Dear Solo-Parenting Partner

Dear Solo-Parenting Partner,

Hi. It’s me. You know, the parent who’s currently at work, while you’re solo-parenting for the majority of this bright, sunny, long summer Saturday. I just got your text about the Extremely Difficult Morning you’ve been having, complete with a Target meltdown, and although I’m still here stuck at work, I wanted to write this down for you (and by extension, all the other solo-parenting rockstars today).

  1. You’re amazing. Kids have no idea how challenging, frustrating and (often) just plain boring a day solo-parenting can be. But I know. And you’re doing a great job handling it.

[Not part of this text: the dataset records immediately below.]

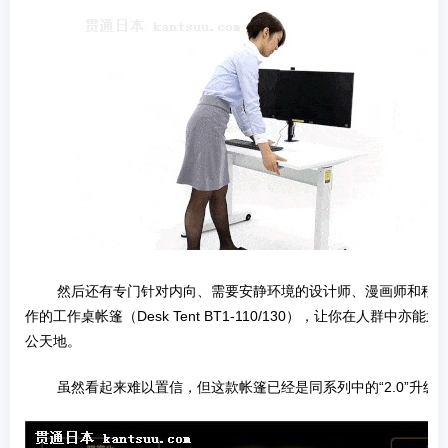
­ 然后还有专门针对内向、需要安静环境的设计师、漫画师和程
作的工作桌帐篷（Desk Tent BT1-110/130），让你在人群中亦
公天地。
­ 虽然看起来难以置信，但这款帐篷已经是同系列中的“2.0”升级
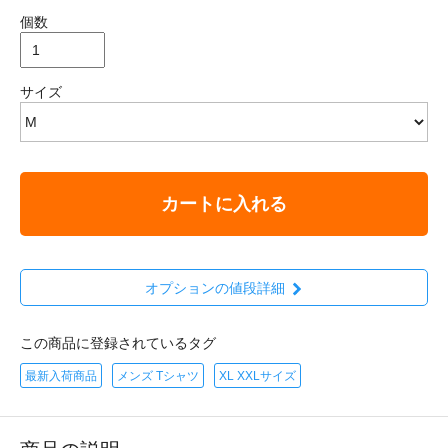
個数
サイズ
カートに入れる
オプションの値段詳細
この商品に登録されているタグ
最新入荷商品
メンズ Tシャツ
XL XXLサイズ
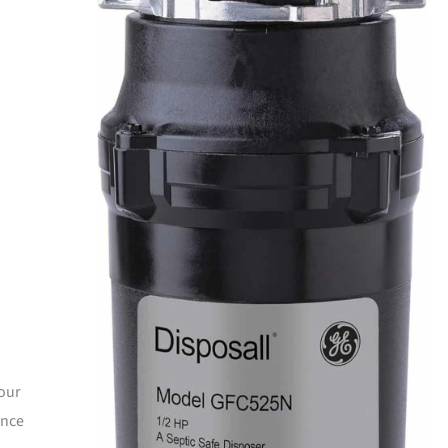
pour
ance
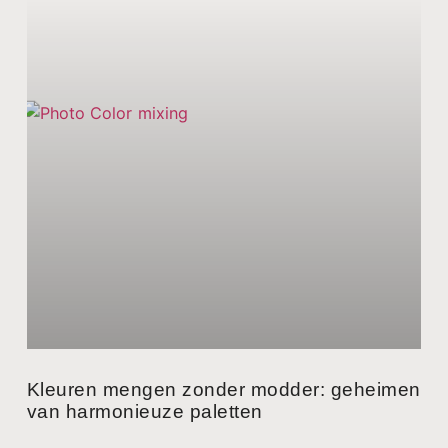
Kleuren mengen zonder modder: geheimen
van harmonieuze paletten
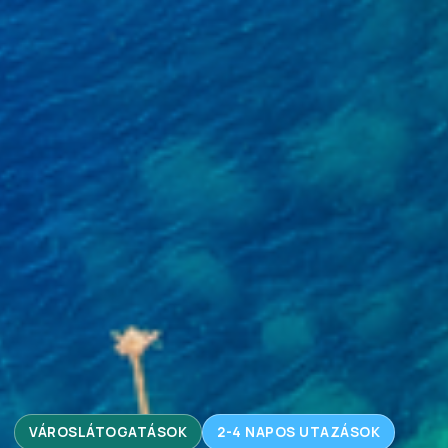
VÁROSLÁTOGATÁSOK
2-4 NAPOS UTAZÁSOK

  2. You are doing a much harder job than I am today, and I don’t say that lightly; while I’m at a desk dealing with the general mostly-adult public, you’re trying to navigate the world with a small person who’s still learning how people act in public, how to use public restrooms without being scared of loud noises, and hold it together until snack time. I know it’s super cliche to say parenting is harder than clocking in and out of the regular brick-and-mortar job, but as the brick-and-mortar person who’s getting texts about the latest atrocities committed in Target (because toddlers gonna toddle)…yeah, I’m pretty sure I’m getting the better end of the deal, here.

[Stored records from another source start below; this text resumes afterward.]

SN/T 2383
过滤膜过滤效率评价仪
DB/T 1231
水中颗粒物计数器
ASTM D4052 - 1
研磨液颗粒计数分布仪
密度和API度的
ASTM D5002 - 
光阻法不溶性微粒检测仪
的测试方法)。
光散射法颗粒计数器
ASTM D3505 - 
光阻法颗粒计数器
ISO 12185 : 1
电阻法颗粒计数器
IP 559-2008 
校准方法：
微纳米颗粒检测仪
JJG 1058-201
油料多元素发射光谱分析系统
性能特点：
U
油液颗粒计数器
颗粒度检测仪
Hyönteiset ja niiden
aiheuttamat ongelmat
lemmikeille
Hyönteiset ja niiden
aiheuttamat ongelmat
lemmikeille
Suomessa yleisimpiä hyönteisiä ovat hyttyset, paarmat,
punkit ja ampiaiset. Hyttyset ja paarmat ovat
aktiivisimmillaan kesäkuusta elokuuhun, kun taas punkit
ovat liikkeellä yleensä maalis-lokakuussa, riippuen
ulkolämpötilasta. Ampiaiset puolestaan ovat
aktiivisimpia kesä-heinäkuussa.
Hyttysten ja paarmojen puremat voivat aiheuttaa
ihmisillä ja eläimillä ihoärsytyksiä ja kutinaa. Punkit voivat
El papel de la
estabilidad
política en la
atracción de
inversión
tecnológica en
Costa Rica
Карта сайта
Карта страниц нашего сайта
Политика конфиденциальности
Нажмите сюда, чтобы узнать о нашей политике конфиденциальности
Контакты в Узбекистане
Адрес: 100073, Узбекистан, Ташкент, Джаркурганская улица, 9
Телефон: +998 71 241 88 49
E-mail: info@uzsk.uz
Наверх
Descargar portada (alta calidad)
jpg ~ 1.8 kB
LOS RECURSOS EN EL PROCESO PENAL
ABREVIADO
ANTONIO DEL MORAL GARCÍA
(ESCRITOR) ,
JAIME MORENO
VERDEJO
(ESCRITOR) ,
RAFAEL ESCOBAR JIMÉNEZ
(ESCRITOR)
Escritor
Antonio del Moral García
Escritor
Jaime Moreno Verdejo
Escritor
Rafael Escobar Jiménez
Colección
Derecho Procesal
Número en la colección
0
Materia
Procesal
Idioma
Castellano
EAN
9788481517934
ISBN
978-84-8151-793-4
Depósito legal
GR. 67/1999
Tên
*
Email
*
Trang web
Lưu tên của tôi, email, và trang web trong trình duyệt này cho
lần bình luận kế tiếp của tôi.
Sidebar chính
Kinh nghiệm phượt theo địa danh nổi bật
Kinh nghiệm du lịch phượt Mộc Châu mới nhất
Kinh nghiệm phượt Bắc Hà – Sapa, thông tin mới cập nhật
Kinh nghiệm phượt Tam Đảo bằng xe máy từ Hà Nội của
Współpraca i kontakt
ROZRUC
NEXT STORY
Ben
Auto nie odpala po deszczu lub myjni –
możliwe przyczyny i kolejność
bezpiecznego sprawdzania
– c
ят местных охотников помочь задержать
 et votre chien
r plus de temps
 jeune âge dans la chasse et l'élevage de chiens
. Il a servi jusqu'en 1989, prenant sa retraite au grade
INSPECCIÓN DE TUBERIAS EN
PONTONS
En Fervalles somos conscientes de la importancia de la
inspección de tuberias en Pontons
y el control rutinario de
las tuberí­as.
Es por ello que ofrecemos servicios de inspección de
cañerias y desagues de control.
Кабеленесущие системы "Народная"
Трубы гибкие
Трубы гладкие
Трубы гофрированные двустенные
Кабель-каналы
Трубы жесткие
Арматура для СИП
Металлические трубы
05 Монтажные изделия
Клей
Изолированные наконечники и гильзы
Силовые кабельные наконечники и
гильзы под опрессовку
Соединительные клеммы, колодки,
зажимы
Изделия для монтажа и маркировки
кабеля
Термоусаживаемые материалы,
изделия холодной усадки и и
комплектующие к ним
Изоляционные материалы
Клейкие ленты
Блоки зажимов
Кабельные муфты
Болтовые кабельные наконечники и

  3. You don’t have to go out and do a zillion activities if you would rather stay inside. Going out with a rambunctious toddler in tow is exhausting. Don’t feel like you have to cram in all the extracurriculars if you’re just struggling to make it through to the end of the day with your sanity semi-intact. Sure there’s a storytime at the library today, but don’t feel like you’re a lesser parent for not making it there.
  4. I seriously can’t believe people don’t get trophies for solo parenting, because they obviously should. People get certifications for skills learned, scouts get merit badges for challenges mastered, why don’t we acknowledge the labor of the at-home partner more than we do? The answers are numerous and complicated, and I can’t solve any of them here in this letter, but I can do this: I can encourage you to take a well-earned creamsicle out of the fridge and quietly appoint yourself Master of Solo-Parenting (and then, obviously, indulge in said creamsicle). You’ve earned it.

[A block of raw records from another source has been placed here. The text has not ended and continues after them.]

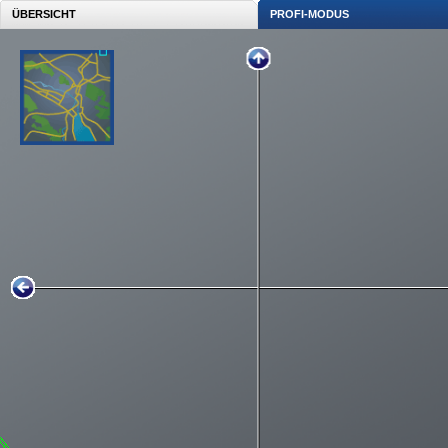
ÜBERSICHT
PROFI-MODUS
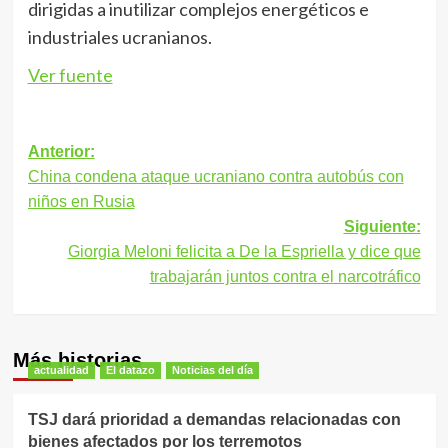
dirigidas a inutilizar complejos energéticos e
industriales ucranianos.
Ver fuente
Navegación
Anterior:
China condena ataque ucraniano contra autobús con
de
niños en Rusia
entradas
Siguiente:
Giorgia Meloni felicita a De la Espriella y dice que
trabajarán juntos contra el narcotráfico
Más historias
actualidad
El datazo
Noticias del día
TSJ dará prioridad a demandas relacionadas con
bienes afectados por los terremotos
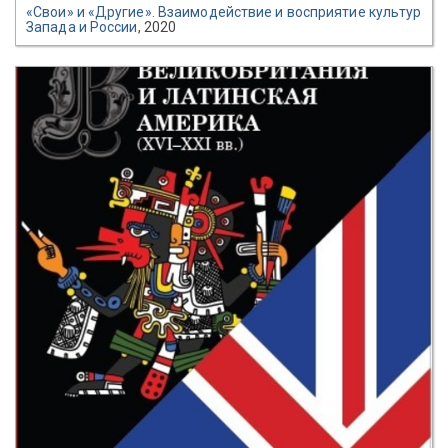
«Свои» и «Другие». Взаимодействие и восприятие культур
Запада и России
, 2020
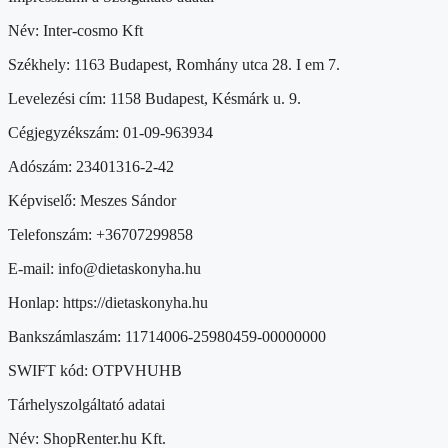
Név: Inter-cosmo Kft
Székhely: 1163 Budapest, Romhány utca 28. I em 7.
Levelezési cím: 1158 Budapest, Késmárk u. 9.
Cégjegyzékszám: 01-09-963934
Adószám: 23401316-2-42
Képviselő: Meszes Sándor
Telefonszám: +36707299858
E-mail: info@dietaskonyha.hu
Honlap: https://dietaskonyha.hu
Bankszámlaszám: 11714006-25980459-00000000
SWIFT kód: OTPVHUHB
Tárhelyszolgáltató adatai
Név: ShopRenter.hu Kft.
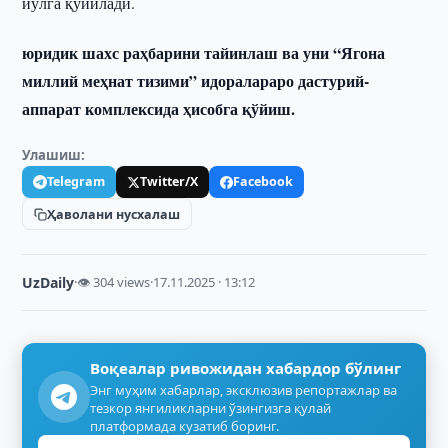
йўлга қўйилади.
юридик шахс раҳбарини тайинлаш ва уни “Ягона
миллий меҳнат тизими” идоралараро дастурий-
аппарат комплексида ҳисобга қўйиш.
Улашиш:
Telegram
Twitter/X
Facebook
Ҳаволани нусхалаш
UzDaily
·
👁 304 views
·
17.11.2025 · 13:12
Воқеалар ривожидан хабардор бўлинг
Энг муҳим хабарлар, эксклюзив репортажлар ва
тезкор янгиликларни ўзингизга қулай
платформада кузатиб боринг.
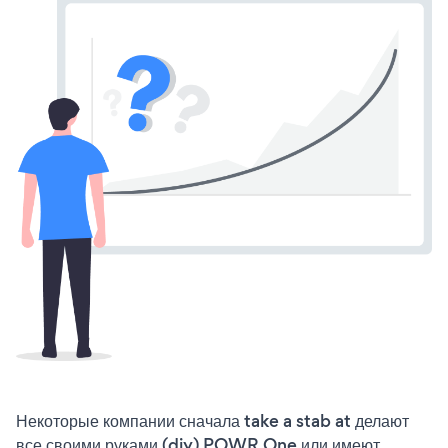
Некоторые компании сначала take a stab at делают
все своими руками (diy) POWR One или имеют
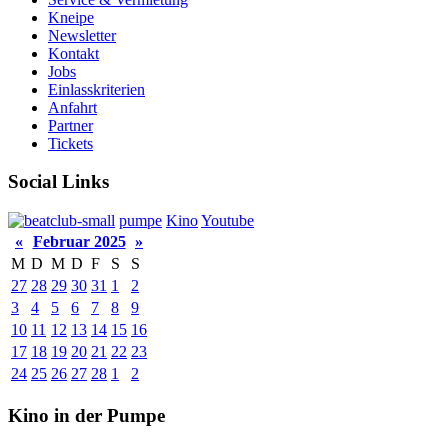
Kneipe
Newsletter
Kontakt
Jobs
Einlasskriterien
Anfahrt
Partner
Tickets
Social Links
pumpe
Kino
Youtube
«
Februar 2025
»
M
D
M
D
F
S
S
27
28
29
30
31
1
2
3
4
5
6
7
8
9
10
11
12
13
14
15
16
17
18
19
20
21
22
23
24
25
26
27
28
1
2
Kino in der Pumpe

  5. Every time I’m at work and you’re home, I feel tremendously guilty. Society works pretty hard to make me feel bad for not being the mom at home. Thank you for never, ever making me feel bad about being a full-time breadwinner, or for making me feel like less of a mom because you do more solo-parenting than I do due to the nature of my work schedule versus yours. Thanks for helping me remember that it’s not the number of hours we each spend with our child that matters; that it isn’t a contest, or a running tally. It’s cumulative. Thank you for never lording the extra hours you spend solo-parenting over my head. AKA, thanks for being a decent human!

In short, solo-parenting is a tough job. Even when you think you can’t take another hour of Raffi songs or another Target meltdown, you do. Thank you. You’re doing great, solo-parenting partner.